■ **ASSIGNED TASK**
The lines below from the one with "This entry was posted in" up to and including the one with "flexible payment modes, we" are what you should set down, exactly and without pictures.

■ **Records contained in a dataset**

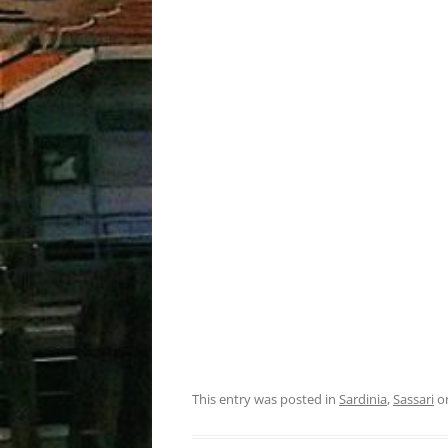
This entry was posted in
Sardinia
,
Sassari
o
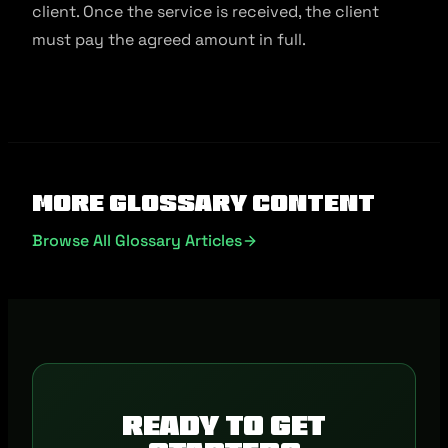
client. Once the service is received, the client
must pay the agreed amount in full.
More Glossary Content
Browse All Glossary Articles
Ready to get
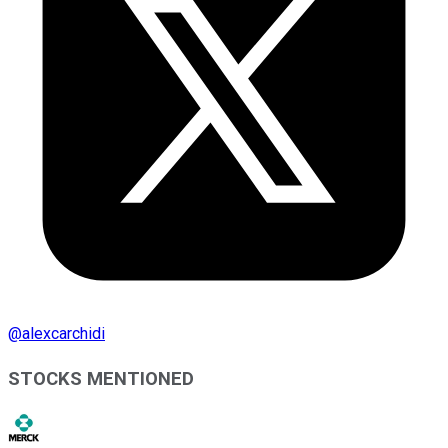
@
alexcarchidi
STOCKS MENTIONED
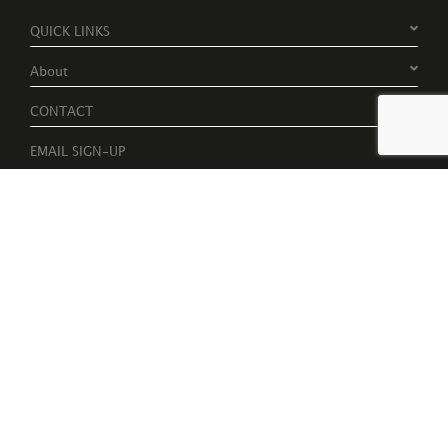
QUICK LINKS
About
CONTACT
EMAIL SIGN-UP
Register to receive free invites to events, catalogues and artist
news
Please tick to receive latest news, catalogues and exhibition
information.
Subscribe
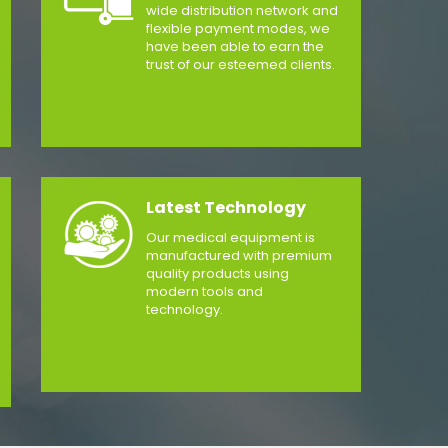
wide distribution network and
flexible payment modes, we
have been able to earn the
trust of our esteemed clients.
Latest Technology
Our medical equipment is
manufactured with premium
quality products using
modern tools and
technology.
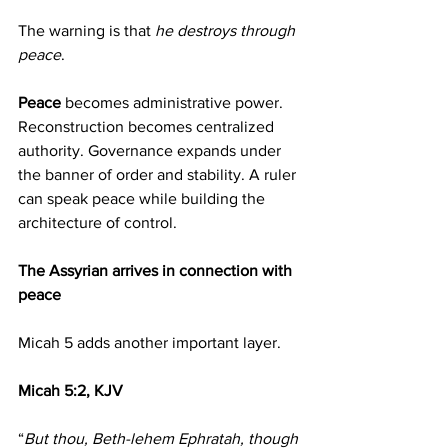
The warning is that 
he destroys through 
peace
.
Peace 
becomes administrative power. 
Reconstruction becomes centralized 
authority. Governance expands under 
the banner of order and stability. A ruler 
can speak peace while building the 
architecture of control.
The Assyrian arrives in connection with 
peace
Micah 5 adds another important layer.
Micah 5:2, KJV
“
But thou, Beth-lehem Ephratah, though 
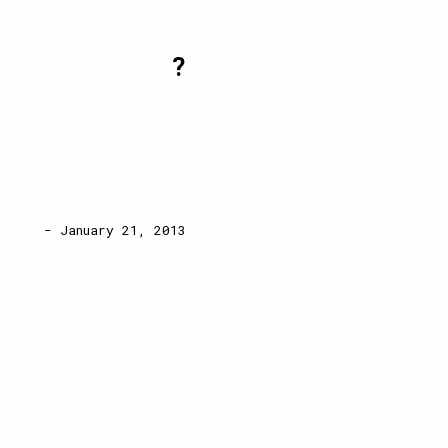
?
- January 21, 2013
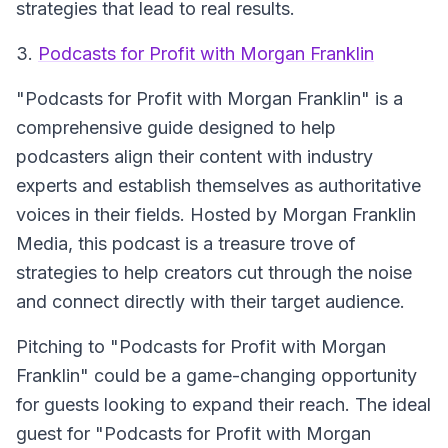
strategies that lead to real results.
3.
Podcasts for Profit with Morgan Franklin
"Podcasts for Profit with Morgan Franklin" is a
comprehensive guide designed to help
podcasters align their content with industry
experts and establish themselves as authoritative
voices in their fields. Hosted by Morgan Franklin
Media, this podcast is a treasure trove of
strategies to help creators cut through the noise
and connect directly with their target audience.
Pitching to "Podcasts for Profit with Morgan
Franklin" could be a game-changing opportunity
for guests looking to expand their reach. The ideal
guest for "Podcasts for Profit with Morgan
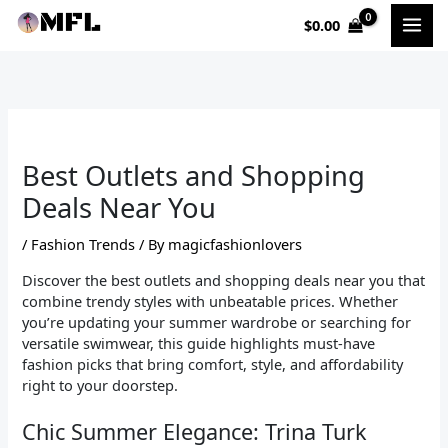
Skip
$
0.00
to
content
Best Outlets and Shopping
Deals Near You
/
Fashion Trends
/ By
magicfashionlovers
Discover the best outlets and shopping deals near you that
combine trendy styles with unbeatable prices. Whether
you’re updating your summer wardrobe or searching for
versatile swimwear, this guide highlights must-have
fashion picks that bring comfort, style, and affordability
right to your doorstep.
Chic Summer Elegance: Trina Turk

---

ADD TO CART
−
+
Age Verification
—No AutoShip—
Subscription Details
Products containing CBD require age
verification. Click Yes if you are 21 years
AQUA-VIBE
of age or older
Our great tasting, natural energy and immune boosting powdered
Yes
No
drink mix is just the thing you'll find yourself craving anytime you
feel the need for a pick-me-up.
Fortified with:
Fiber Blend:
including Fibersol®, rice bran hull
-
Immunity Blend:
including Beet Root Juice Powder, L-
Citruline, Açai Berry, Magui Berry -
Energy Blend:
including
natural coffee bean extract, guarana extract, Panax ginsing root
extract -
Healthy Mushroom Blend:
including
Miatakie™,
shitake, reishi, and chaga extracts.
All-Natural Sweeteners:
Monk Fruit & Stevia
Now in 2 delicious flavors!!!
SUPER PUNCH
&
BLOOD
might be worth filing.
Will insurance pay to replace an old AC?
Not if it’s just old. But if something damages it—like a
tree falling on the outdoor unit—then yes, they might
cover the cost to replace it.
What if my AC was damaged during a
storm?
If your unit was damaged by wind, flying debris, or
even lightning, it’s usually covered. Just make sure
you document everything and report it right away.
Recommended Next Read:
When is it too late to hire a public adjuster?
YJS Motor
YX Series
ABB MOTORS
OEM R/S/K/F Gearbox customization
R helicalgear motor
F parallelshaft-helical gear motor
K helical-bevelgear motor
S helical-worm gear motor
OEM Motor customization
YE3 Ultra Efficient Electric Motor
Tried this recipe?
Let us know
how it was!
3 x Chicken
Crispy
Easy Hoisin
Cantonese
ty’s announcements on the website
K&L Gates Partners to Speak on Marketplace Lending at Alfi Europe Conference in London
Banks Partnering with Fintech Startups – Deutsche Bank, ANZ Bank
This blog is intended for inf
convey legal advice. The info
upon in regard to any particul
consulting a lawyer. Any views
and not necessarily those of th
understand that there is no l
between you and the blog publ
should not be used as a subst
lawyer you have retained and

■ **RESULT OF THE TASK**
This entry was posted in
Sardinia
,
Sassari
o
client. Once the service is received, the client
must pay the agreed amount in full.
More Glossary Content
Browse All Glossary Articles
Ready to get
@
alexcarchidi
STOCKS MENTIONED
QUICK LINKS
About
CONTACT
EMAIL SIGN-UP
Register to receive free invites to events, catalogues and artist
news
Please tick to receive latest news, catalogues and exhibition
information.
Subscribe
wide distribution network and
flexible payment modes, we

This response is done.